L’armée israélienne vient de lancer une nouvelle offensive sur Gaza
Le 16 septembre 2025, Israël débute une opération de grande envergure dans Gaza-Ville, cible de frappes aériennes, terrestres et maritimes. Cette ville densément peuplée de Gaza, au cœur de la guerre au Moyen-Orient depuis octobre 2023, est désormais considérée comme une « zone de combat dangereuse » par l’armée israélienne. L’offensive vise, selon Tel-Aviv, à affaiblir durablement le Hamas, mais les conséquences humanitaires sont déjà dramatiques et soulèvent de vives critiques internationales.
Les bombardements sur Gaza-Ville ont ouvert la voie à une nouvelle phase terrestre. Ainsi, l’armée israélienne a commencé la principale phase de son opération au sol dans ce bastion du Hamas. Le ministre de la Défense israélien Israel Katz a martelé : « Gaza brûle. L’armée frappe d’une main de fer les infrastructures terroristes ». D’après les premiers éléments disponibles, Tsahal a envoyé sur place deux divisions pour combattre entre 2000 et 3000 combattants du Hamas, selon Tel-Aviv.

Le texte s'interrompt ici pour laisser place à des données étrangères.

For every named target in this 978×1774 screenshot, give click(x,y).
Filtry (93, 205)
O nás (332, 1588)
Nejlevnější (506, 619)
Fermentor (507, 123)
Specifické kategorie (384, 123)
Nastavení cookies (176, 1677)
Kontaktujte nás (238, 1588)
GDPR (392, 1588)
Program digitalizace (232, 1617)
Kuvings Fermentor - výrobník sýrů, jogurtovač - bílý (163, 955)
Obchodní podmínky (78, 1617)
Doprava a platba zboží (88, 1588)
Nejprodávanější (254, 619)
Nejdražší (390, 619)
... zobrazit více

Les bilans humains et matériels s’alourdissent d’heure en heure. Le ministère de la Santé de Gaza a rapporté au moins 24 morts dans les premières heures de l’assaut. En parallèle, environ 320 000 personnes ont quitté Gaza-Ville sous la pression des ordres d’évacuation, tandis que 650 000 civils resteraient encore piégés. Les frappes auraient détruit au moins 30 immeubles résidentiels, plongeant des milliers de familles dans le dénuement.

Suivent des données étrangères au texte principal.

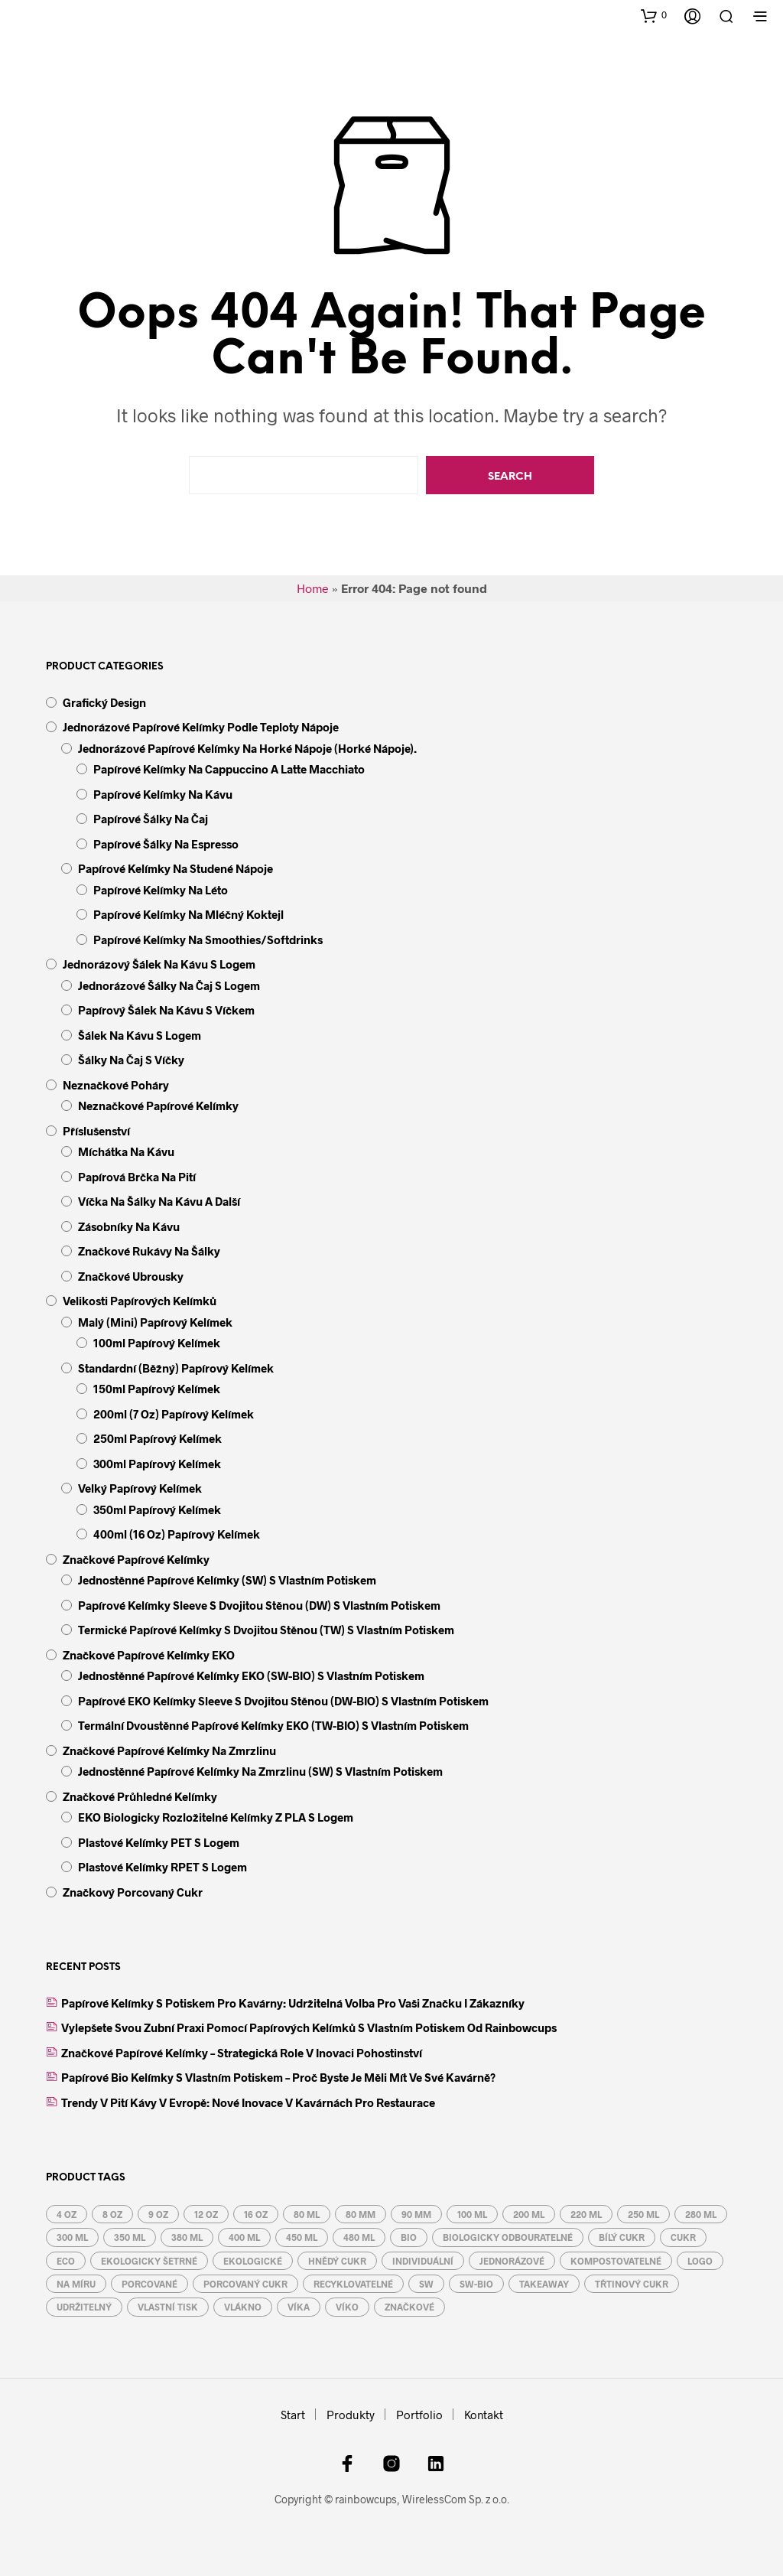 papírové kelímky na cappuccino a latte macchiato (229, 769)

Enfin, l’armée israélienne a prévenu que rester dans la ville exposait directement les habitants à un « risque extrême », ajoutant que Gaza-Ville est désormais considérée comme une « zone de combat dangereuse ». Les ordres d’évacuation vers le sud s’accumulent, mais les organisations humanitaires s’inquiètent.

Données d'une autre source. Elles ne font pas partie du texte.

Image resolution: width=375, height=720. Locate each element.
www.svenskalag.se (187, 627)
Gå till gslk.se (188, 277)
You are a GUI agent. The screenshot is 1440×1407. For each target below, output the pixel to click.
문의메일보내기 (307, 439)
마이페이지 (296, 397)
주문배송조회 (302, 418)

La libération des otages toujours incertaine
À Tel-Aviv, le Premier ministre Benjamin Netanyahu a confirmé le caractère « significatif » de l’opération, expliquant qu’elle vise la défaite militaire du Hamas et la libération des otages encore détenus. L’armée israélienne insiste sur la nécessité de démanteler les infrastructures ennemies et de neutraliser les combattants retranchés. Dans un communiqué, le Hamas estime qu’Israël « porte l’entière responsabilité de la vie de ses prisonniers dans la bande de Gaza ».
Les réactions extérieures ne se sont pas faites attendre. En visite hier, le secrétaire d’État américain Marco Rubio a réaffirmé son soutien à Israël, insistant sur la reddition du Hamas et la libération des otages, tout en admettant que « le temps pour une résolution diplomatique est limité ». De plus, il estime que le Hamas dispose d’une « fenêtre très courte » pour accepter un accord. À l’inverse, la commission d’enquête du Conseil des droits de l’homme de l’ONU a estimé qu’Israël commet un « génocide » contre les Palestiniens, citant destructions, déplacements forcés et mortalité massive.
L’Union européenne a exprimé sa désapprobation par la voix de la commissaire Hadja Lahbib, jugeant « inacceptable » une évacuation de Gaza-Ville qui ne se ferait « ni en sécurité ni dans la dignité ». Dans le même temps, 325 anciens diplomates européens ont exhorté l’ONU à imposer des sanctions contre Israël pour ses actions à Gaza et en Cisjordanie.